▶ _What you need to do_
From the first line to the last, set down the material exactly, leaving out its pictures.

=== Data extract ===

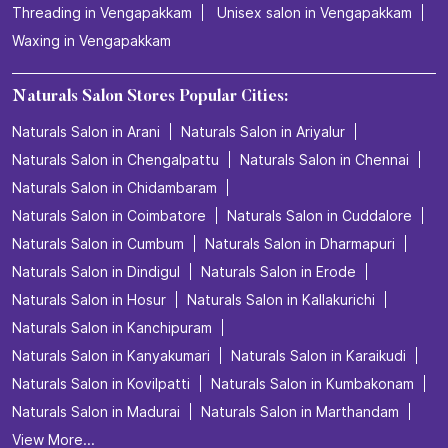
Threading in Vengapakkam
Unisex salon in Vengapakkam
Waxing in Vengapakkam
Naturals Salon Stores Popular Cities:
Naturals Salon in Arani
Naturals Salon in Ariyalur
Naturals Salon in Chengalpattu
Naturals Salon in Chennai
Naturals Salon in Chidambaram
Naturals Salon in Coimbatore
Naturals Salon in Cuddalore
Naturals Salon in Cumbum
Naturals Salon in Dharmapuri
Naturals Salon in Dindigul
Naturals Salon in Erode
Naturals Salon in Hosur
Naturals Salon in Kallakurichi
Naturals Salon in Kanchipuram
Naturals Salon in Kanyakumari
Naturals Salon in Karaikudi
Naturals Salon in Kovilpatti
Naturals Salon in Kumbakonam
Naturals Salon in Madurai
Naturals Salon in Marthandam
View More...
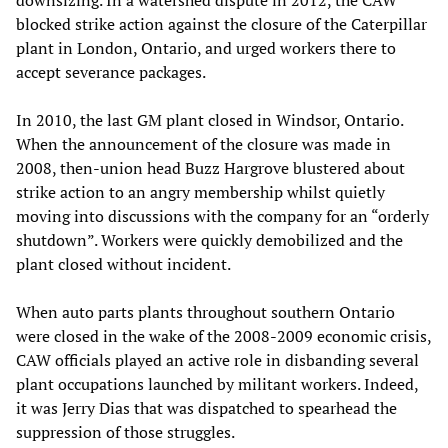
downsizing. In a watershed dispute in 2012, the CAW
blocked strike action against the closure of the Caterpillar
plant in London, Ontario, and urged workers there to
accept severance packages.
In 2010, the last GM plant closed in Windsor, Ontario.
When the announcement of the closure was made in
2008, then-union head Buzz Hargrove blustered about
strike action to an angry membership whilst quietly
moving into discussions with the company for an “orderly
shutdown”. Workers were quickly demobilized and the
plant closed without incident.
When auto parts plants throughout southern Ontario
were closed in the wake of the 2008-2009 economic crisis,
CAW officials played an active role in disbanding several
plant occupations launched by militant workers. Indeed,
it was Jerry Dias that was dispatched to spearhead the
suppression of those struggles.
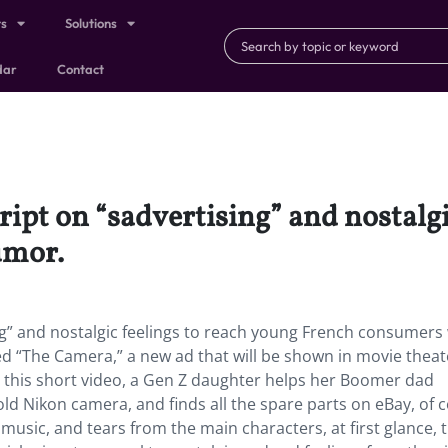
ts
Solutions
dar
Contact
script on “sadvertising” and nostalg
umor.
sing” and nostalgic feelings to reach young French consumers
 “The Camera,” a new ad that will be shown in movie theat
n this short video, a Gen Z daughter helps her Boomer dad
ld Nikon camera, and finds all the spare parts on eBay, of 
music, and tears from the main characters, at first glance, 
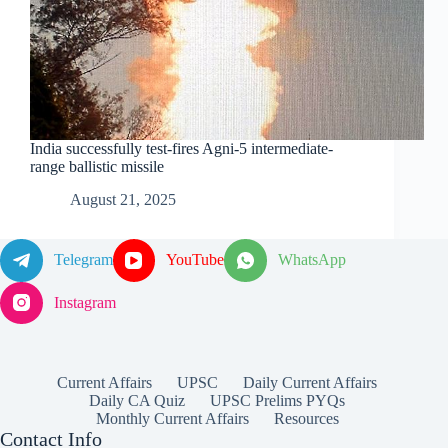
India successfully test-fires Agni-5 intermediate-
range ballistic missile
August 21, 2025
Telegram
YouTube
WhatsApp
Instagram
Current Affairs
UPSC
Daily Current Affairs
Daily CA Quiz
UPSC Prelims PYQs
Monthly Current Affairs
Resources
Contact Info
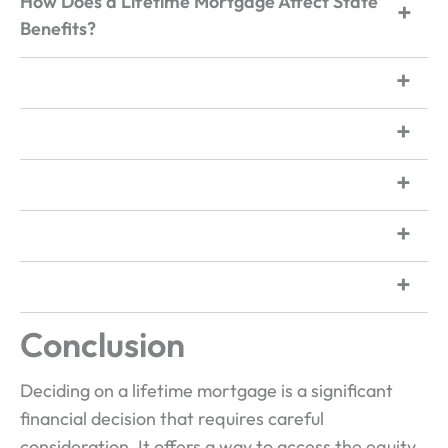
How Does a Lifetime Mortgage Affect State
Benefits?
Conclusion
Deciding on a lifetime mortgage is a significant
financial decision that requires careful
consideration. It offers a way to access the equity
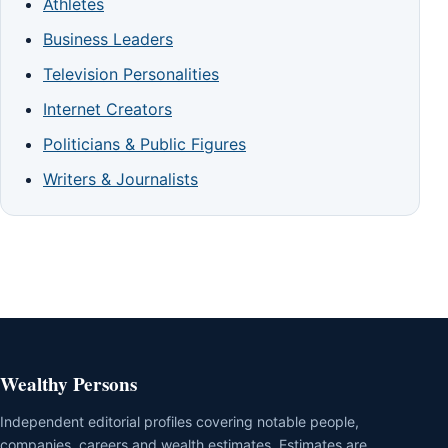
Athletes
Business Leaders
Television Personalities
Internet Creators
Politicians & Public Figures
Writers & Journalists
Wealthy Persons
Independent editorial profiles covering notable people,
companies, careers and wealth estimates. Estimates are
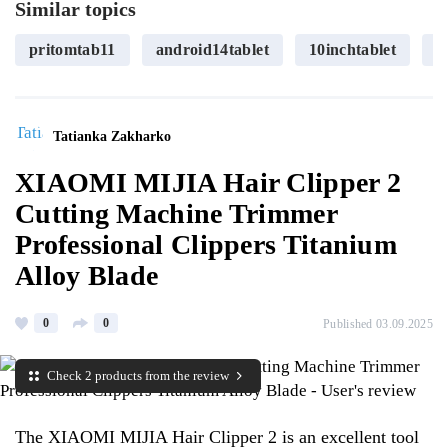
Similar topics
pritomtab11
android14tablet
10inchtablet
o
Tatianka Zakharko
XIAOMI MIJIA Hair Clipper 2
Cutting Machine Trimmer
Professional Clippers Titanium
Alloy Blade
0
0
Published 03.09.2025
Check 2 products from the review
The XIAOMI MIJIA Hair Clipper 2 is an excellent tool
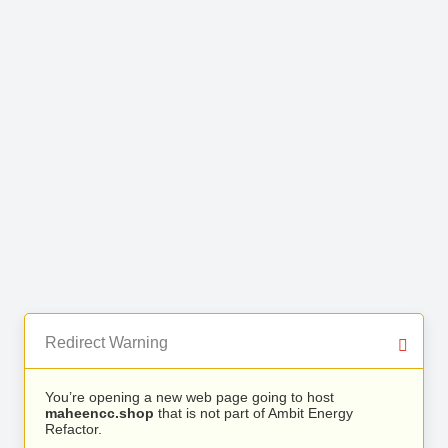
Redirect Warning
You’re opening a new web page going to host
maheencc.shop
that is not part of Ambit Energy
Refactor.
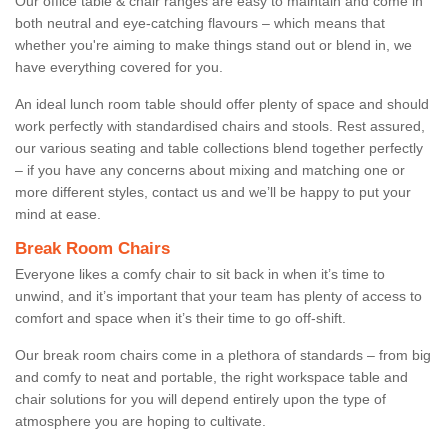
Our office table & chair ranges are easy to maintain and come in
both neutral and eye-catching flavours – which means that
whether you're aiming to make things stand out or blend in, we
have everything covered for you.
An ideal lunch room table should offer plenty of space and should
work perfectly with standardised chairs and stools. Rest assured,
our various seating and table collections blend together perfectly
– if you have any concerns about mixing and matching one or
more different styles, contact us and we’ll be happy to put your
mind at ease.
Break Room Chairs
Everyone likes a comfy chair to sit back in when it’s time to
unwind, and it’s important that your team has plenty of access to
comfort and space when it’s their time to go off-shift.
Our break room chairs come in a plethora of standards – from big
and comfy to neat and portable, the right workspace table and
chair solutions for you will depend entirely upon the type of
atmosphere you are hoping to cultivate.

===

▶ _Solution for this exercise_
Threading in Vengapakkam
Unisex salon in Vengapakkam
Waxing in Vengapakkam
Naturals Salon Stores Popular Cities:
Naturals Salon in Arani
Naturals Salon in Ariyalur
Naturals Salon in Chengalpattu
Naturals Salon in Chennai
Naturals Salon in Chidambaram
Naturals Salon in Coimbatore
Naturals Salon in Cuddalore
Naturals Salon in Cumbum
Naturals Salon in Dharmapuri
Naturals Salon in Dindigul
Naturals Salon in Erode
Naturals Salon in Hosur
Naturals Salon in Kallakurichi
Naturals Salon in Kanchipuram
Naturals Salon in Kanyakumari
Naturals Salon in Karaikudi
Naturals Salon in Kovilpatti
Naturals Salon in Kumbakonam
Naturals Salon in Madurai
Naturals Salon in Marthandam
View More...
downsizing. In a watershed dispute in 2012, the CAW
blocked strike action against the closure of the Caterpillar
plant in London, Ontario, and urged workers there to
accept severance packages.
In 2010, the last GM plant closed in Windsor, Ontario.
When the announcement of the closure was made in
2008, then-union head Buzz Hargrove blustered about
strike action to an angry membership whilst quietly
moving into discussions with the company for an “orderly
shutdown”. Workers were quickly demobilized and the
plant closed without incident.
When auto parts plants throughout southern Ontario
were closed in the wake of the 2008-2009 economic crisis,
CAW officials played an active role in disbanding several
plant occupations launched by militant workers. Indeed,
it was Jerry Dias that was dispatched to spearhead the
suppression of those struggles.
ts
Solutions
dar
Contact
script on “sadvertising” and nostalg
umor.
sing” and nostalgic feelings to reach young French consumers
 “The Camera,” a new ad that will be shown in movie theat
n this short video, a Gen Z daughter helps her Boomer dad
ld Nikon camera, and finds all the spare parts on eBay, of 
music, and tears from the main characters, at first glance, 
India successfully test-fires Agni-5 intermediate-
range ballistic missile
August 21, 2025
Telegram
YouTube
WhatsApp
Instagram
Current Affairs
UPSC
Daily Current Affairs
Daily CA Quiz
UPSC Prelims PYQs
Monthly Current Affairs
Resources
Contact Info
How Does a Lifetime Mortgage Affect State
Benefits?
Conclusion
Deciding on a lifetime mortgage is a significant
financial decision that requires careful
consideration. It offers a way to access the equity
Athletes
Business Leaders
Television Personalities
Internet Creators
Politicians & Public Figures
Writers & Journalists
Wealthy Persons
Independent editorial profiles covering notable people,
companies, careers and wealth estimates. Estimates are
Similar topics
pritomtab11
android14tablet
10inchtablet
o
Tatianka Zakharko
XIAOMI MIJIA Hair Clipper 2
Cutting Machine Trimmer
Professional Clippers Titanium
Alloy Blade
0
0
Published 03.09.2025
Check 2 products from the review
The XIAOMI MIJIA Hair Clipper 2 is an excellent tool
Redirect Warning
You’re opening a new web page going to host
maheencc.shop
that is not part of Ambit Energy
Refactor.
Our office table & chair ranges are easy to maintain and come in
both neutral and eye-catching flavours – which means that
whether you're aiming to make things stand out or blend in, we
have everything covered for you.
An ideal lunch room table should offer plenty of space and should
work perfectly with standardised chairs and stools. Rest assured,
our various seating and table collections blend together perfectly
– if you have any concerns about mixing and matching one or
more different styles, contact us and we’ll be happy to put your
mind at ease.
Break Room Chairs
Everyone likes a comfy chair to sit back in when it’s time to
unwind, and it’s important that your team has plenty of access to
comfort and space when it’s their time to go off-shift.
Our break room chairs come in a plethora of standards – from big
and comfy to neat and portable, the right workspace table and
chair solutions for you will depend entirely upon the type of
atmosphere you are hoping to cultivate.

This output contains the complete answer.